Locate the word "tabs" in the data below, then copy every line that holds it.

┌────────

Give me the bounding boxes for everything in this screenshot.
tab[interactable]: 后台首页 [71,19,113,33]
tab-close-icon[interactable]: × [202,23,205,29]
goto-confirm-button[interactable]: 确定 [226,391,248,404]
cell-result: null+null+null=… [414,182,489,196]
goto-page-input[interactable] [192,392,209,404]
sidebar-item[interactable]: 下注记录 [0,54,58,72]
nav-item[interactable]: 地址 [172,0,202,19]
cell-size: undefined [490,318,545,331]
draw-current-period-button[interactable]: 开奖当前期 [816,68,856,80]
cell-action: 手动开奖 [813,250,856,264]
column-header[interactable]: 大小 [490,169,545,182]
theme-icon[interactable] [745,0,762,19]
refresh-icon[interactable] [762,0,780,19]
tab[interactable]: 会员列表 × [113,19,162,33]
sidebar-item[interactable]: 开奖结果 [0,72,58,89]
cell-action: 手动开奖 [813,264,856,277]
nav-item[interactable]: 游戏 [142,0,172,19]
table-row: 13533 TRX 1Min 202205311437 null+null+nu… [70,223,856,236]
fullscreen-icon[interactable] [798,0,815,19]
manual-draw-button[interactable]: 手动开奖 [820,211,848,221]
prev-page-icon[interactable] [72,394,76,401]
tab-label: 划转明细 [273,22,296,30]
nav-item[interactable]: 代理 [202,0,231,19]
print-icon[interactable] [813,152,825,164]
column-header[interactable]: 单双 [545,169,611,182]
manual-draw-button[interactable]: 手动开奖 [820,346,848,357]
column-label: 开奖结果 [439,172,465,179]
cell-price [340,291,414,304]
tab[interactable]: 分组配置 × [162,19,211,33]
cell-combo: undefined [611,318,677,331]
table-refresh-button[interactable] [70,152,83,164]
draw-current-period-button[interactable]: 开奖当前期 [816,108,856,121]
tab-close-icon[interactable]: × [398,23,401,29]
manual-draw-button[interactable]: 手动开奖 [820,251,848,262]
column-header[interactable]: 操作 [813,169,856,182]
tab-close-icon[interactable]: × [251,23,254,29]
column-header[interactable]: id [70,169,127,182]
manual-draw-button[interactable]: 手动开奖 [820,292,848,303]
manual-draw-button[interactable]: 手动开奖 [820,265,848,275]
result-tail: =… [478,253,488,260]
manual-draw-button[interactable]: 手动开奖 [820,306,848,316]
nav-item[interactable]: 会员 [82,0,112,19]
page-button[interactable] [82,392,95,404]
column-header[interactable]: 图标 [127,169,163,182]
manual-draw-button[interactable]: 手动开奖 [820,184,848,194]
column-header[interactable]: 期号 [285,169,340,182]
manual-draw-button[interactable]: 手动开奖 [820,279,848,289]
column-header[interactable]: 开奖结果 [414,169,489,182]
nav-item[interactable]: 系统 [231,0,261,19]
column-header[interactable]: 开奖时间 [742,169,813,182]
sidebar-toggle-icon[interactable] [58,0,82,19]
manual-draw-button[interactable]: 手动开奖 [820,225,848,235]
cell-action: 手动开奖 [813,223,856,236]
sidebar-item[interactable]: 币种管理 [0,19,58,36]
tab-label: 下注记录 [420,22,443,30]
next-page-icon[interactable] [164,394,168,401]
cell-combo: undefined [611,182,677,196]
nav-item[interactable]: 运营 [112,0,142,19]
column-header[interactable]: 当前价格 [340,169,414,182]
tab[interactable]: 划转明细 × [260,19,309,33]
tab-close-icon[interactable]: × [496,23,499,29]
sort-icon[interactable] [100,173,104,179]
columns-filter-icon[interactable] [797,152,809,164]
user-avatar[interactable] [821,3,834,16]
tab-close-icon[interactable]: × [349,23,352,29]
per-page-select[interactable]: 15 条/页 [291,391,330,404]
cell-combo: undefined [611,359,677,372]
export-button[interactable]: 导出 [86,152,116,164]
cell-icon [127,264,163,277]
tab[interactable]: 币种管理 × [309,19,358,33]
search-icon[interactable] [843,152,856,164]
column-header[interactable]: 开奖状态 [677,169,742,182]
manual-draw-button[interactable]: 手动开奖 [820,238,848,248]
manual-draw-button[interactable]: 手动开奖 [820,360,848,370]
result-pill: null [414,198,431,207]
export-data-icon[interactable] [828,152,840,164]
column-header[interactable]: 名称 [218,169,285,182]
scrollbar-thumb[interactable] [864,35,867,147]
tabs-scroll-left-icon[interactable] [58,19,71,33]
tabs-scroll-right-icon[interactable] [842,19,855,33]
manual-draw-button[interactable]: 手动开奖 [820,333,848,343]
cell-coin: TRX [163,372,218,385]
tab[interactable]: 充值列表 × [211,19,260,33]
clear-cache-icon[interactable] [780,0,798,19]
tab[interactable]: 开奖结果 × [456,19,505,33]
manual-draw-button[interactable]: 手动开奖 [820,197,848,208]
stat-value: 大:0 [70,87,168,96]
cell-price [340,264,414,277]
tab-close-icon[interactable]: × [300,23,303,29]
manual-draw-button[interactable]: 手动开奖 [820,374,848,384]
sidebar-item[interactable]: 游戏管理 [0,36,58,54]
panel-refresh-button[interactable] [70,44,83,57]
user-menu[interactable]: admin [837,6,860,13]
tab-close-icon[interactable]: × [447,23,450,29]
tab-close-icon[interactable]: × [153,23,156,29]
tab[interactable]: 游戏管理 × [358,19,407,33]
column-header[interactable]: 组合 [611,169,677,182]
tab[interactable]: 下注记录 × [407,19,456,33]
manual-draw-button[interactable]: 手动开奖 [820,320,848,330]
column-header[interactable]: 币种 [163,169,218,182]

└────────

_TASK ANSWER_
tabs-scroll-left-icon[interactable] [58,19,71,33]
tabs-scroll-right-icon[interactable] [842,19,855,33]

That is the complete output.